Your reply should set down word for word each line below from the one with "Je li taksi" through the final line, both included, but none of the pictures.

:: Information given ::
[Start of Attachment]

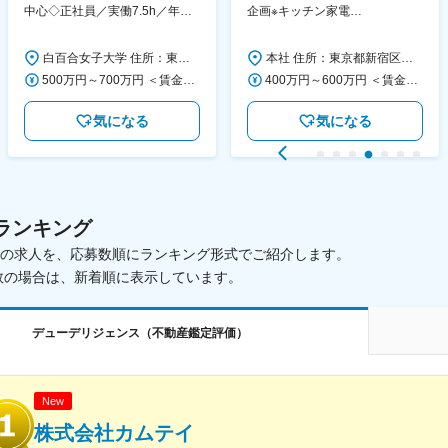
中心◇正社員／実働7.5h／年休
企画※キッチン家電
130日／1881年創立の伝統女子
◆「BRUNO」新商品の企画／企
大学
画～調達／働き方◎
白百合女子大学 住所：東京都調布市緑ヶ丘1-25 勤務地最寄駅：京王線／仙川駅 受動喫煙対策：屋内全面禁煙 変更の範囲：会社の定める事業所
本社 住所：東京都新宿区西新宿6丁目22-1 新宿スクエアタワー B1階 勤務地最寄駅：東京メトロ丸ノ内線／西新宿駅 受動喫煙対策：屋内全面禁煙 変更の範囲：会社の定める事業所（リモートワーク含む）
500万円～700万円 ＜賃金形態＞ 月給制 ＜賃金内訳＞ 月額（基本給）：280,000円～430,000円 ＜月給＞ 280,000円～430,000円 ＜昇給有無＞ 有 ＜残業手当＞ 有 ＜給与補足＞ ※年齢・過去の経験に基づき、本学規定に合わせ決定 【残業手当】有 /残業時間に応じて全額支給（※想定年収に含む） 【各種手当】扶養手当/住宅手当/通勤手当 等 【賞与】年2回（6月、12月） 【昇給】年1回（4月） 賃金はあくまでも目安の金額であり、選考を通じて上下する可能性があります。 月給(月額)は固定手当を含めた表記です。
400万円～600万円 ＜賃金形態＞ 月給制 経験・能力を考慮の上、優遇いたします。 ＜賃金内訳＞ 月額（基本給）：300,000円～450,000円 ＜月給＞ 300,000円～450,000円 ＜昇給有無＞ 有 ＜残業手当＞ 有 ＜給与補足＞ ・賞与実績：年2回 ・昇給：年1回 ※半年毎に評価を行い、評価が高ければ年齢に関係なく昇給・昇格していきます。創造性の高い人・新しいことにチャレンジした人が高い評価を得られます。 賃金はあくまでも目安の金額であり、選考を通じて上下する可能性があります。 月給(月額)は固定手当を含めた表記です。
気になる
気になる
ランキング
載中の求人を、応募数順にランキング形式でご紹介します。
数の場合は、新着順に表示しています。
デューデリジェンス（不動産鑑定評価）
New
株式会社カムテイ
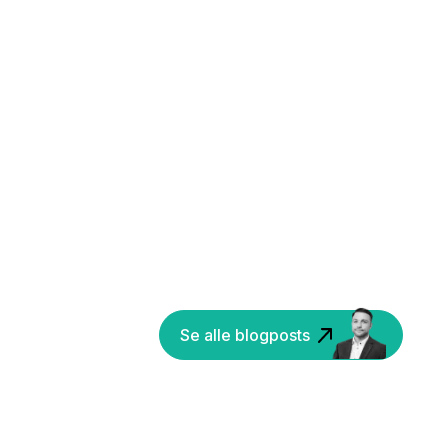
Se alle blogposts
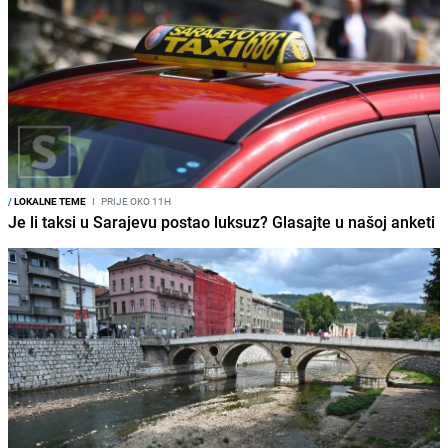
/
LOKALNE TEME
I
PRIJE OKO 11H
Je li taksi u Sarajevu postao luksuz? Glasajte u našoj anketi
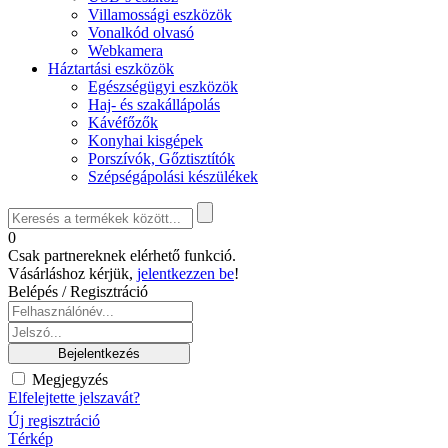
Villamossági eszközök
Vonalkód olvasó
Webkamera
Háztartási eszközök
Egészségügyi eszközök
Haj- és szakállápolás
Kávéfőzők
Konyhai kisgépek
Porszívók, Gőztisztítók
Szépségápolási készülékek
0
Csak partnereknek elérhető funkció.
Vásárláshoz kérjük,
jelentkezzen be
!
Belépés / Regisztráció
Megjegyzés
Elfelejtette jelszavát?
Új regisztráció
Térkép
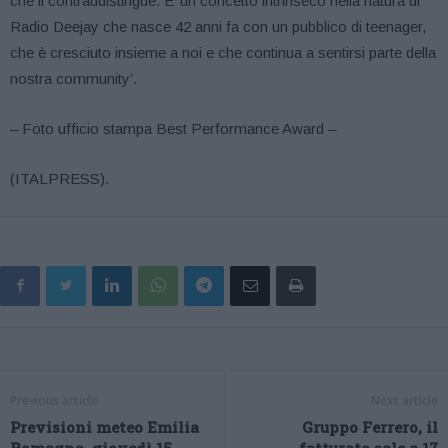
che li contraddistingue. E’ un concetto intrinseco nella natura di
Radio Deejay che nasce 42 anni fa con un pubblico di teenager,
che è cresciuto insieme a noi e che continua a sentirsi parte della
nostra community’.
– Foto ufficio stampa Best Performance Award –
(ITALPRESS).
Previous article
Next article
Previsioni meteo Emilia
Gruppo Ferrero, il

[End of Attachment]

:: Answer below ::
Je li taksi u Sarajevu postao luksuz? Glasajte u našoj anketi
Villamossági eszközök
Vonalkód olvasó
Webkamera
Háztartási eszközök
Egészségügyi eszközök
Haj- és szakállápolás
Kávéfőzők
Konyhai kisgépek
Porszívók, Gőztisztítók
Szépségápolási készülékek
0
Csak partnereknek elérhető funkció.
Vásárláshoz kérjük,
jelentkezzen be
!
Belépés / Regisztráció
Megjegyzés
Elfelejtette jelszavát?
Új regisztráció
Térkép
che li contraddistingue. E’ un concetto intrinseco nella natura di
Radio Deejay che nasce 42 anni fa con un pubblico di teenager,
che è cresciuto insieme a noi e che continua a sentirsi parte della
nostra community’.
– Foto ufficio stampa Best Performance Award –
(ITALPRESS).
Previous article
Next article
Previsioni meteo Emilia
Gruppo Ferrero, il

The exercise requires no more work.